Strasbourg, 4 July 2012 – EU Agriculture Commissioner Dacian Cioloş today met with a group of Members of the European Parliament who had written protesting against the European Commission’s competition-distorting sugar regime. Thousands of jobs are at risk across the European Union, including in Tate and Lyle’s London refinery, if sugar cane refiners and beet processers are not given a level playing field.

In his official reply to the 62 MEPs from 11 countries who signed the letter, Commissioner Cioloş wrote: “Decisions taken by the Commission since the 2006 sugar reform have been fair and balanced.”

London Conservative MEP Marina Yannakoudakis, who has been leading the campaign to get a better deal for cane refiners, said: “It is time for the Commissioner to recognise there is a problem and to act on it.
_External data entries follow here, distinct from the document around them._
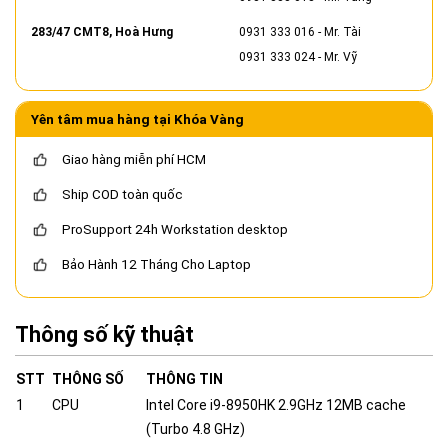
283/47 CMT8, Hoà Hưng
0931 333 016
- Mr. Tài
0931 333 024
- Mr. Vỹ
Yên tâm mua hàng tại Khóa Vàng
Giao hàng miễn phí HCM
Ship COD toàn quốc
ProSupport 24h Workstation desktop
Bảo Hành 12 Tháng Cho Laptop
Thông số kỹ thuật
STT
THÔNG SỐ
THÔNG TIN
1
CPU
Intel Core i9-8950HK 2.9GHz 12MB cache
(Turbo 4.8 GHz)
This is not the first time we’ve been told that the sugar regime is fair, yet beet processors are reporting record profits while cane refiners, with a similar cost base in an unregulated market, are generally making losses.
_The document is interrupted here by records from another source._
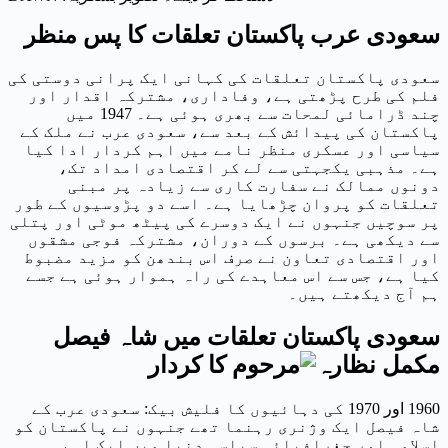
سعودی عرب پاکستان تعلقات کا پس منظر
سعودی پاکستان تعلقات کی کہانی ایک پرانی دوستی کی
فلم کی طرح پڑھتی ہے، وفاداری، مشترکہ اقدار اور
چند ڈرامائی لمحات سے بھری ہوئی ہے۔ 1947 میں
پاکستان کی پیدائش کے بعد سے، سعودی عرب نے ملک کے
سیاسی اور عسکری منظر نامے میں اہم کردار ادا کیا
ہے۔ مذہبی یکجہتی سے لے کر اقتصادی امداد تک،
دونوں ممالک نے سفارت کاری سے زیادہ پر مبنی
تعلقات کو پروان چڑھایا ہے۔ اسے دو پڑوسیوں کے طور
پر سوچیں جنہوں نے ایک دوسرے کی پیٹھ موٹی اور پتلی
سے دیکھی ہے۔ برسوں کے دوران، مشترکہ فوجی مشقوں
اور اقتصادی تعاون نے صرف اس بندھن کو مزید مضبوط
کیا ہے، جس سے اس معاہدے کی راہ ہموار ہوئی ہے جسے
ہم آج دیکھتے ہیں۔
سعودی پاکستان تعلقات میں شاہ فیصل
مرحوم کا کردار
1960 اور 1970 کی دہائیوں کا فلیش بیک: سعودی عرب کے
شاہ فیصل ایک وژنری رہنما تھے جنہوں نے پاکستان کو
اسلامی اور جغرافیائی سیاسی دنیا میں ایک اہم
“The Commission insists that the objective of the 2006 reform was to increase competitiveness, yet the Commission’s own officials dealing with competition have declared that current high prices for sugar as well as scarcity of supply are because of a lack of competition.”
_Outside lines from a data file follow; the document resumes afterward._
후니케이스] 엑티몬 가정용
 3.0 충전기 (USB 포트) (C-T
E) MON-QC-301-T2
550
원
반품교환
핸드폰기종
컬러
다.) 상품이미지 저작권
Mariya Nedelcheva is a Bulgarian MEP from the Citizens for European Development of Bulgaria Party and a member of the Agriculture and Rural Development committee. She said: “Refineries have stopped running at full capacity and there have been lay-offs with more jobs threatened. This is at a time when sugar cane refineries should be expanding because of increased demand.

“The Commission’s rigid stance means that sugar cane refiners aren’t being given a fair chance to compete. Commissioner Cioloş claims that sugar cane refiners are looking for special treatment when they only want a level playing field so that they may remain economically viable.”

Independent reports have shown that the 2006 EU sugar reforms have favoured beet over cane and new proposals are threatening to exacerbate the situation. At €716 per tonne, EU sugar prices are higher today than they were before the sugar reform. EU sugar prices are 65% higher than the world price and are rising, while world prices are falling due to surpluses.

4,500 highly skilled jobs at 18 sugar cane refineries in Bulgaria, Finland, France, Italy, Portugal, Romania, Spain and the UK are under threat if the Commission does not introduce more flexible arrangements for sugar imports.

Mrs. Yannakoudakis and the other MEPs will be taking their case to EU Competition Commissioner Joaquín Almunia next. They will also be contacting EU Employment Commissioner László Andor given the large number of jobs at risk unless changes are made to the sugar regime. The MEPs also proposed that a task force should be set up to address the problem immediately rather than waiting until the next sugar reform in 2015.